Elisabeth Zorian, née Chahnazarian (1873-1949) était remarquable autant par sa personnalité que par les études très poussées qu’elle avait faites. Fille du prince-gouverneur du Karabagh, née à Chouchi, Elisabeth vient à Genève pour faire des études à l’université. En 1898, une année après avoir obtenu son baccalauréat en sciences physiques et naturelles, elle épouse à Tiflis et contre le gré de ses parents, Rostom Zorian, l’un des trois fondateurs de la Fédération Révolutionnaire Arménienne (FRA). Ce dernier est d’ailleurs obligé de s’enfuir à l’étranger immédiatement après la cérémonie du mariage, afin d’échapper à la police tsariste. Elisabeth le rejoint à Philibé en Bulgarie où ils fondent ensemble une école: l’école Zorian, qui devient rapidement un lieu socio-culturel où l’on donne également des cours du soir aux travailleurs. N’est-il pas extraordinaire d’avoir, déjà en 1899, créé des cours pour les travailleurs ? De retour à Tiflis en 1902, Elisabeth enseigne les sciences naturelles dans deux écoles arméniennes et donne également des cours à l’Université tandis que Rostom mène une vie d’errance, entièrement consacrée au Parti ; il mourra prématurément du typhus à Tiflis en 1919. Dès 1914, Elisabeth revient en Suisse avec sa fille Takouhi, reprend ses études afin de travailler à sa thèse, et obtient en 1920, le grade de docteur ès sciences naturelles. Elle fait partie des premières femmes qui ont fait un doctorat à Genève.
En 1922, le comité suisse pour l’Arménie fonde l’orphelinat de Begnins, et fait appel à Madame Zorian pour l’enseignement de sa langue maternelle d’une part, des sciences et mathématiques d’autre part. Par son enseignement, elle accomplit la noble mission d’inspirer aux élèves du Foyer de faire des études supérieures, souvent scientifiques, dans le but de reconstituer une « intelligentsia », élite de la nation. En 1935, la colonie arménienne de Genève lui rend hommage pour avoir consacré 40 ans de sa vie à l’enseignement.

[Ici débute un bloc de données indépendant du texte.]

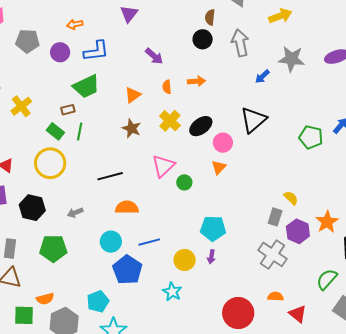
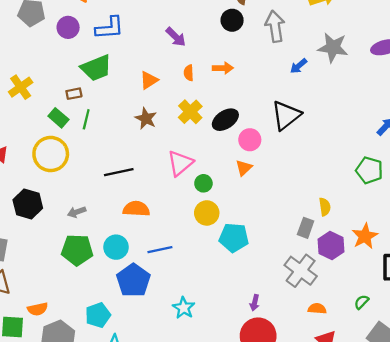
green pentagon: (311, 137) -> (369, 170), moved
yellow semicircle: (291, 198) -> (325, 207), turned 35
green pentagon: (53, 248) -> (77, 250), moved
purple arrow: (211, 257) -> (255, 303), moved
yellow circle: (185, 260) -> (207, 213), moved
green semicircle: (327, 279) -> (362, 302), size x0.6
orange semicircle: (275, 296) -> (317, 309), moved

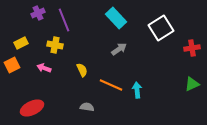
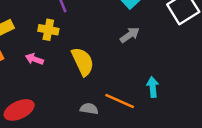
yellow semicircle: (82, 70) -> (83, 62), size x1.6
orange line: (111, 85) -> (120, 101), moved

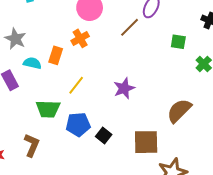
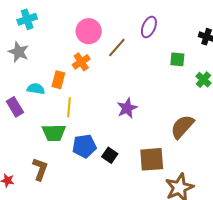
brown line: (130, 27) -> (117, 48), moved
gray star: (15, 39) -> (19, 52), moved
yellow line: (76, 85) -> (69, 107), moved, turned -30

Des quatre coins du monde parviennent des messages et des souvenirs affectueux d’anciens élèves et amis. La presse arménienne rappelle et souligne l’œuvre magnifique accomplie par Elisabeth Zorian.
Takouhi Beer-Zorian, fille d’Elisabeth, est, quant à elle, une artiste extraordinaire. Elle accomplit ses études aux Beaux-Arts où elle rencontre Charles Beer (le grand-père de l’ancien conseiller d’état genevois Charles Beer), un artiste peintre issu de la haute bourgeoisie hongroise, et l’épouse en 1923. Elle seconde sa mère Elisabeth dans son enseignement au Foyer de Begnins et, de même que son mari, y enseigne la peinture et le dessin.

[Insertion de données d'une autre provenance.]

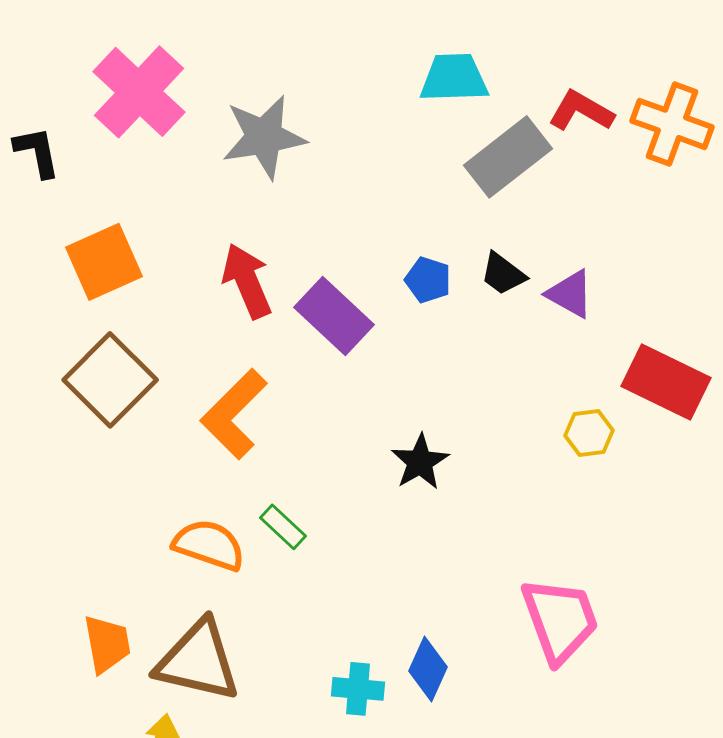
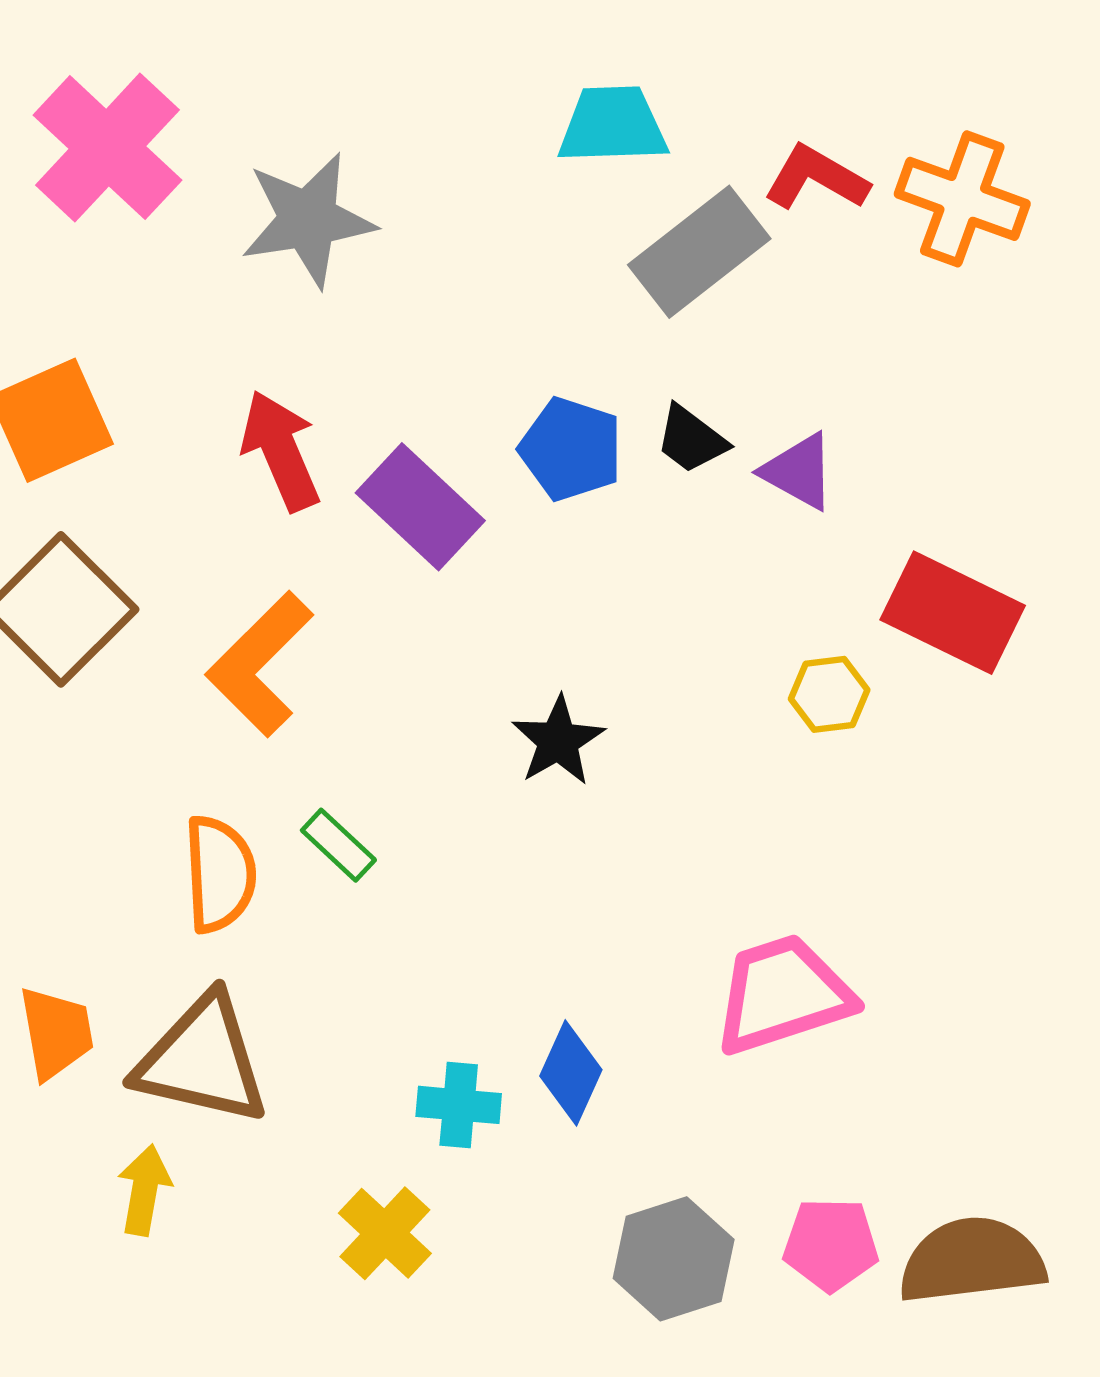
blue pentagon: (428, 280) -> (571, 449), size x1.4
orange semicircle: (209, 545) -> (220, 874), turned 68
pink trapezoid: (560, 620) -> (783, 994), turned -88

Takouhi et Charles Beer avaient ouvert une boutique à la Grand-Rue, dans la vieille ville de Genève, dans laquelle ils exposaient leur art, tout en participant à bon nombre d’expositions. Takouhi excellait dans la céramique, mais également dans le batik et toucha même au vitrail. Son art, alliant les ors de Byzance à un dessin d’une grande modernité, témoigne de sa féconde imagination. Il faut rappeler que pour les Noëls arméniens de notre enfance, Takouhi confectionnait des médailles en céramique – chaque année sur un thème différent -, vendues au profit du Foyer arménien.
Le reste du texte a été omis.